On 4 March, Ford issued a two-week amnesty to its 20,000 UK workers to remove any offensive, including racist, material either downloaded from the Internet or received via email from their machines. The car manufacturer offered help from its computer systems managers to remove the content during this period.

However, Internet filtering experts have expressed doubt that Ford will be able to search and catalogue the millions of files throughout its 345,000-strong global workforce. Search firm Inktomi currently catalogues data held on companies' internal servers but has not yet extended this to individual workers' computers. This would be a highly labour-intensive exercise.

Many companies are unaware they have a problem with offensive material on their workers' computers, according to Martyn Richards, European head of filtering film Tumbleweed. He said, "If you ask me whether there will be any pornography on a PC in Ford within two weeks from now, I would say 'definitely yes'. Most people don't know how to start cleaning up their PCs."

It is far easier to monitor email traffic and Internet sites visited in real time than to clean existing content on hard drives. Workers taking laptops home complicate matters even more. Using a computer for both work and personal use adds to the problem. "How do you draw the line at what is offensive and what is pornographic?" said Richards. "Different organisations will have different views about what they will and will not allow."

"In the example of Ford, you cannot expect to enforce a clean-up of computers content by sending memos." Automated filtering technology is seen to be the solution, together with lists of sites that are forbidden.

Regional variations add a further level of complexity. For example, what is considered normal for an advertising department in Europe could be offensive in the Middle East.

Johanna Severinffon, marketing manager at filtering firm Websense, said software exists that can be custom-tailored for individual workers at specific locations that will allow them to visit particular Web sites. "We have all innocently clicked on a link in an email, or in a search engine, that takes you through to a site that is inappropriate," she said. "It is better to block out it out in the first place and then you will not have a problem. Then the employee is spared embarrassment and the company is protecting itself and its reputation."

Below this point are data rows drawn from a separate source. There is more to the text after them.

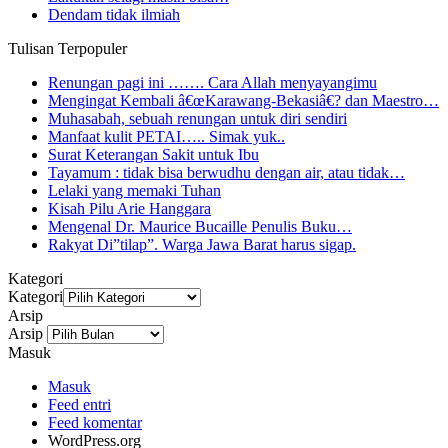
Dendam tidak ilmiah
Tulisan Terpopuler
Renungan pagi ini ……. Cara Allah menyayangimu
Mengingat Kembali â€œKarawang-Bekasiâ€? dan Maestro…
Muhasabah, sebuah renungan untuk diri sendiri
Manfaat kulit PETAI….. Simak yuk..
Surat Keterangan Sakit untuk Ibu
Tayamum : tidak bisa berwudhu dengan air, atau tidak…
Lelaki yang memaki Tuhan
Kisah Pilu Arie Hanggara
Mengenal Dr. Maurice Bucaille Penulis Buku…
Rakyat Di”tilap”. Warga Jawa Barat harus sigap.
Kategori
Kategori
Arsip
Arsip
Masuk
Masuk
Feed entri
Feed komentar
WordPress.org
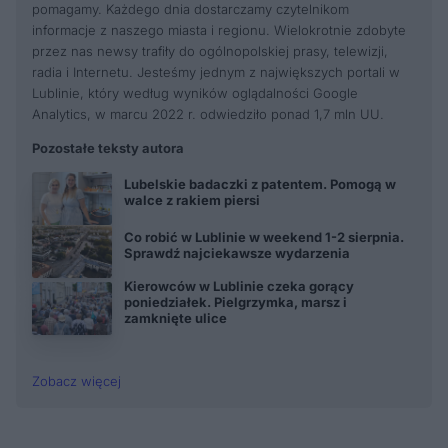
pomagamy. Każdego dnia dostarczamy czytelnikom
informacje z naszego miasta i regionu. Wielokrotnie zdobyte
przez nas newsy trafiły do ogólnopolskiej prasy, telewizji,
radia i Internetu. Jesteśmy jednym z największych portali w
Lublinie, który według wyników oglądalności Google
Analytics, w marcu 2022 r. odwiedziło ponad 1,7 mln UU.
Pozostałe teksty autora
Lubelskie badaczki z patentem. Pomogą w
walce z rakiem piersi
Co robić w Lublinie w weekend 1-2 sierpnia.
Sprawdź najciekawsze wydarzenia
Kierowców w Lublinie czeka gorący
poniedziałek. Pielgrzymka, marsz i
zamknięte ulice
Zobacz więcej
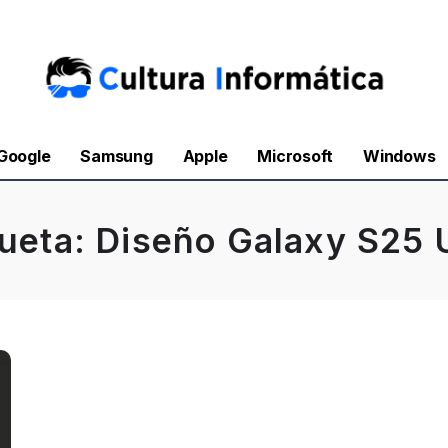
Google
Samsung
Apple
Microsoft
Windows
queta:
Diseño Galaxy S25 U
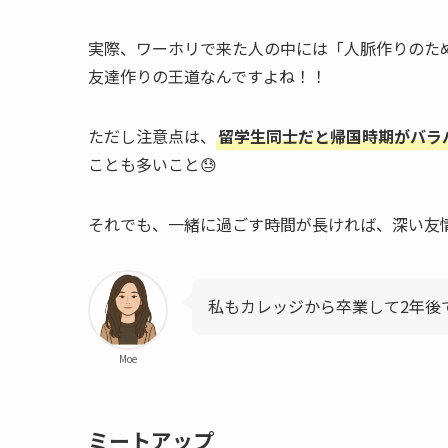
実際、ワーホリで来た人の中には「人脈作りのた
友達作りの王道なんですよね！！
ただし注意点は、
留学生同士だと帰国時期がバラ
ことも多いこと😓
それでも、一緒に過ごす時間が長ければ、深い友情
私もカレッジから卒業して2年後
Moe
ミートアップ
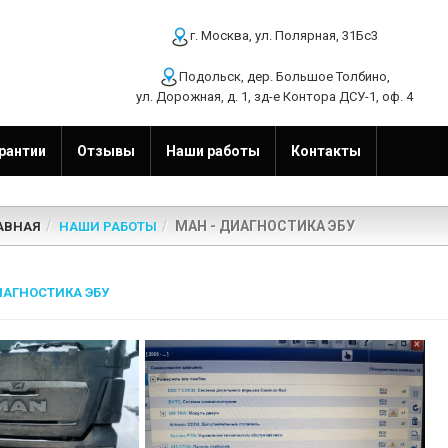
г. Москва, ул. Полярная, 31Бс3
Подольск, дер. Большое Толбино,
ул. Дорожная, д. 1, зд-е Контора ДСУ-1, оф. 4
рантии
Отзывы
Наши работы
Контакты
МАН - ДИАГНОСТИКА ЭБУ
АВНАЯ
НАШИ РАБОТЫ
ИАГНОСТИКА ЭБУ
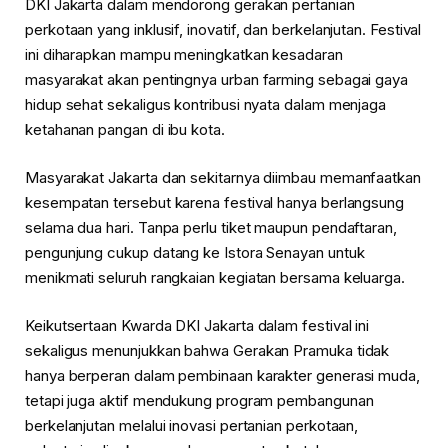
DKI Jakarta dalam mendorong gerakan pertanian
perkotaan yang inklusif, inovatif, dan berkelanjutan. Festival
ini diharapkan mampu meningkatkan kesadaran
masyarakat akan pentingnya urban farming sebagai gaya
hidup sehat sekaligus kontribusi nyata dalam menjaga
ketahanan pangan di ibu kota.
Masyarakat Jakarta dan sekitarnya diimbau memanfaatkan
kesempatan tersebut karena festival hanya berlangsung
selama dua hari. Tanpa perlu tiket maupun pendaftaran,
pengunjung cukup datang ke Istora Senayan untuk
menikmati seluruh rangkaian kegiatan bersama keluarga.
Keikutsertaan Kwarda DKI Jakarta dalam festival ini
sekaligus menunjukkan bahwa Gerakan Pramuka tidak
hanya berperan dalam pembinaan karakter generasi muda,
tetapi juga aktif mendukung program pembangunan
berkelanjutan melalui inovasi pertanian perkotaan,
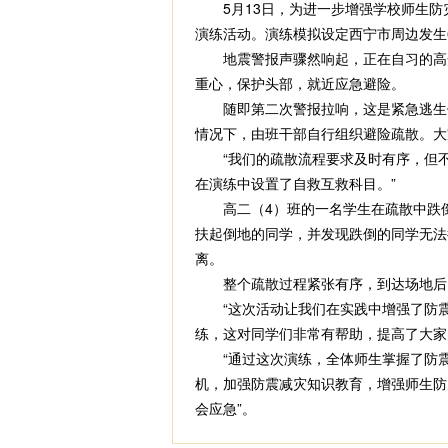
5月13日，为进一步增强学校师生防
演练活动。演练模拟设定西宁市周边发生
地震警报声骤然响起，正在自习的高一
重心，保护头部，就近应急避险。
随即第二次警报拉响，这是紧急逃生信
情况下，由班干部自行组织避险疏散。大
“我们的疏散流程要求及时有序，但不追
在演练中设置了自救互救科目。”
高二（4）班的一名学生在疏散中跌倒
扶起倒地的同学，并发现跌倒的同学无法
离。
整个疏散过程紧张有序，到达场地后，
“这次活动让我们在实践中增强了防震
练，这对同学们非常有帮助，提高了大家
“通过这次演练，全体师生掌握了防震
机，加强防震减灾知识教育，增强师生防
会应急”。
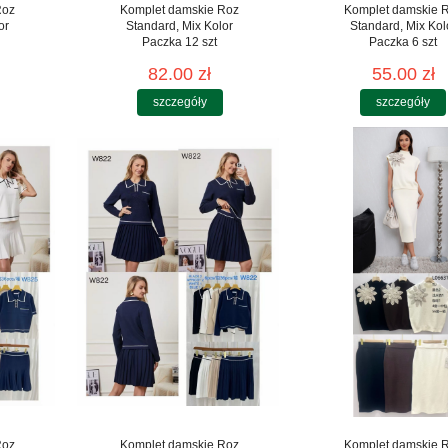
Roz
Komplet damskie Roz
Komplet damskie 
or
Standard, Mix Kolor
Standard, Mix Kol
Paczka 12 szt
Paczka 6 szt
82.00 zł
55.00 zł
szczegóły
szczegóły
Roz
Komplet damskie Roz
Komplet damskie 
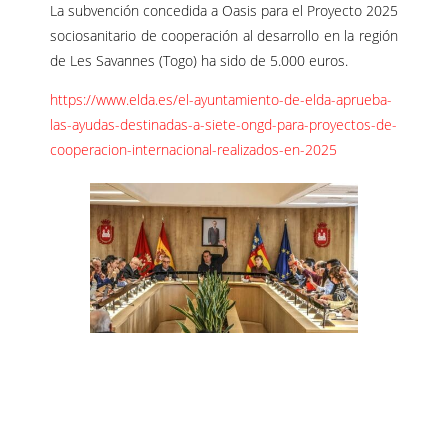
La subvención concedida a Oasis para el Proyecto 2025
sociosanitario de cooperación al desarrollo en la región
de Les Savannes (Togo) ha sido de 5.000 euros.
https://www.elda.es/el-ayuntamiento-de-elda-aprueba-
las-ayudas-destinadas-a-siete-ongd-para-proyectos-de-
cooperacion-internacional-realizados-en-2025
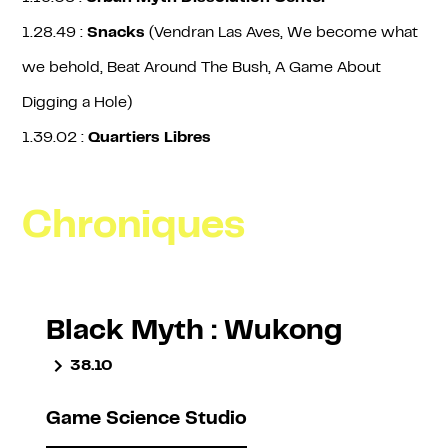
1.28.49 :
Snacks
(Vendran Las Aves, We become what
we behold, Beat Around The Bush, A Game About
Digging a Hole)
1.39.02 :
Quartiers Libres
Chroniques
Black Myth : Wukong
38.10
Game Science Studio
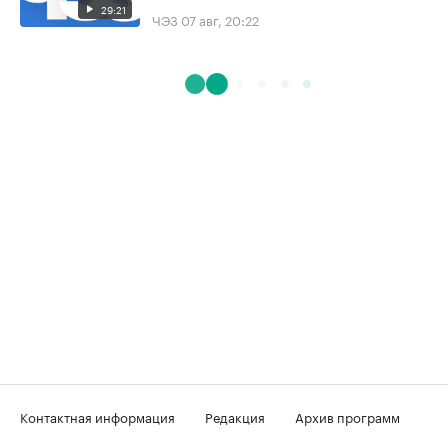
29:21
ЧЭЗ
07 авг, 20:22
Контактная информация
Редакция
Архив программ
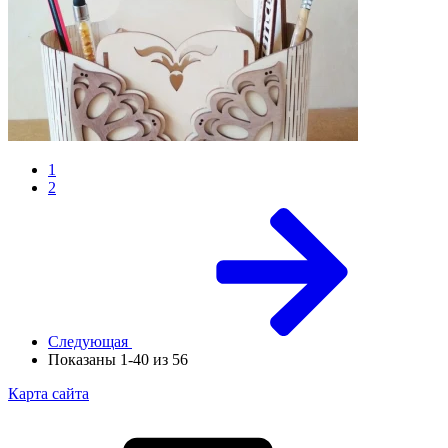
1
2
Следующая
Показаны 1-40 из 56
Карта сайта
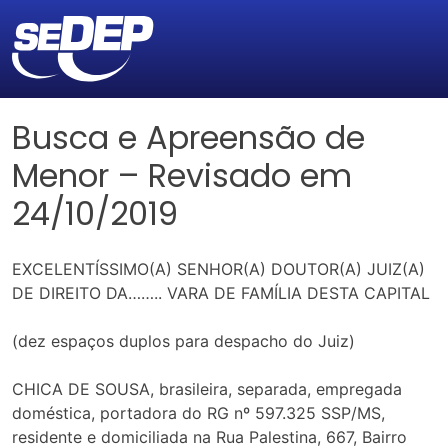
Busca e Apreensão de
Menor – Revisado em
24/10/2019
EXCELENTÍSSIMO(A) SENHOR(A) DOUTOR(A) JUIZ(A)
DE DIREITO DA…….. VARA DE FAMÍLIA DESTA CAPITAL
(dez espaços duplos para despacho do Juiz)
CHICA DE SOUSA, brasileira, separada, empregada
doméstica, portadora do RG nº 597.325 SSP/MS,
residente e domiciliada na Rua Palestina, 667, Bairro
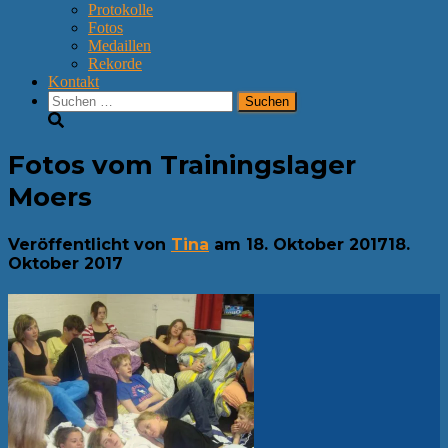
Protokolle
Fotos
Medaillen
Rekorde
Kontakt
Suchen
nach:
Fotos vom Trainingslager
Moers
Veröffentlicht von
Tina
am
18. Oktober 2017
18.
Oktober 2017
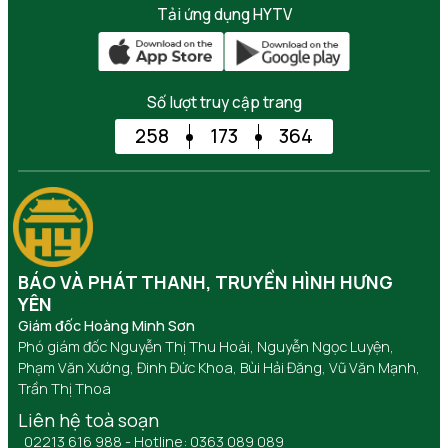
Tải ứng dụng HYTV
Số lượt truy cập trang
258
173
364
BÁO VÀ PHÁT THANH, TRUYỀN HÌNH HƯNG
YÊN
Giám đốc Hoàng Minh Sơn
Phó giám đốc Nguyễn Thị Thu Hoài, Nguyễn Ngọc Luyện,
Phạm Văn Xướng, Đinh Đức Khoa, Bùi Hải Đăng, Vũ Văn Mạnh,
Trần Thị Thoa
Liên hệ toà soạn
02213 616 988 - Hotline: 0363 089 089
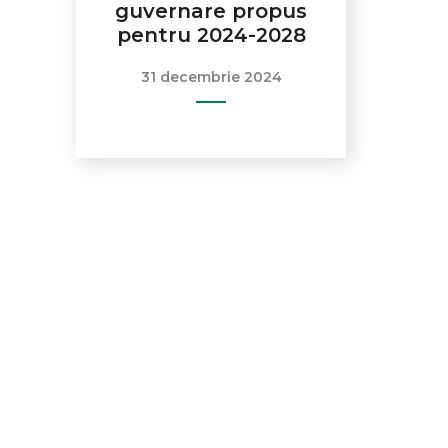
guvernare propus
pentru 2024-2028
31 decembrie 2024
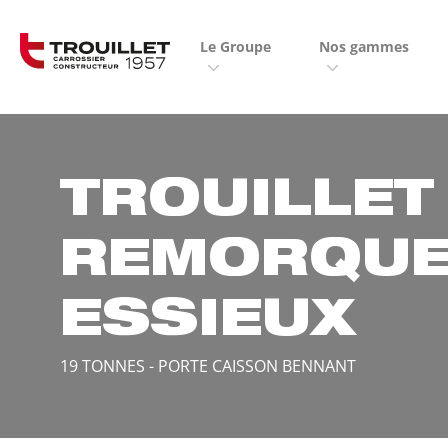
Panneau de gestion des cookies
Le Groupe
Nos gammes
TROUILLET
REMORQUE
ESSIEUX
19 TONNES - PORTE CAISSON BENNANT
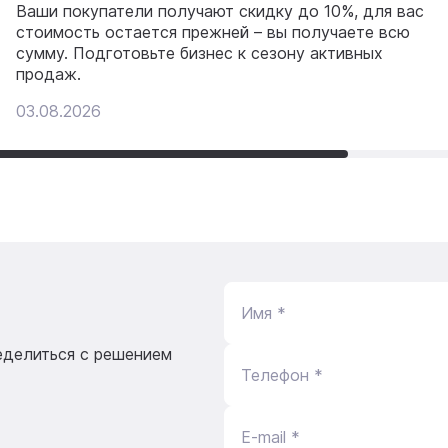
Ваши покупатели получают скидку до 10%, для вас
стоимость остается прежней – вы получаете всю
сумму. Подготовьте бизнес к сезону активных
продаж.
03.08.2026
Имя *
еделиться с решением
Телефон *
E-mail *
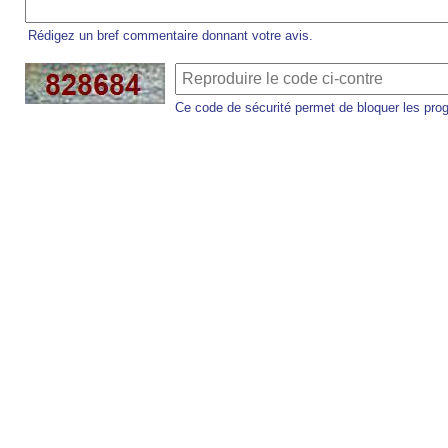
Rédigez un bref commentaire donnant votre avis.
Ce code de sécurité permet de bloquer les pro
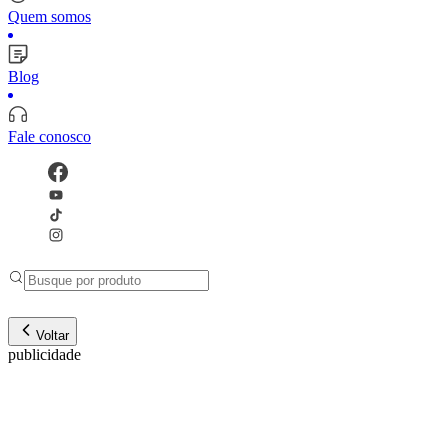
Quem somos
Blog
Fale conosco
Voltar
publicidade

Spam or unwanted email is a curse for an increasing amount of people in the workplace who find their email address innocently harvested by a growing multitude of spammers, filling their inbox with a variety of dubious offers ranging from the pornographic to get-rich-quick merchants and reverse-ageing 'specialists' for example.

The problem with inappropriate material in the workplace is so deep-rooted that companies need to have a combination of software automated filtering and a clear company policy that leaves workers in no doubt what is permissible while not infringing their privacy. In Switzerland, companies deal with stricter privacy laws by using software which bounces back potentially offensive emails from workers, and sends a request for them to modify the content before it can be sent.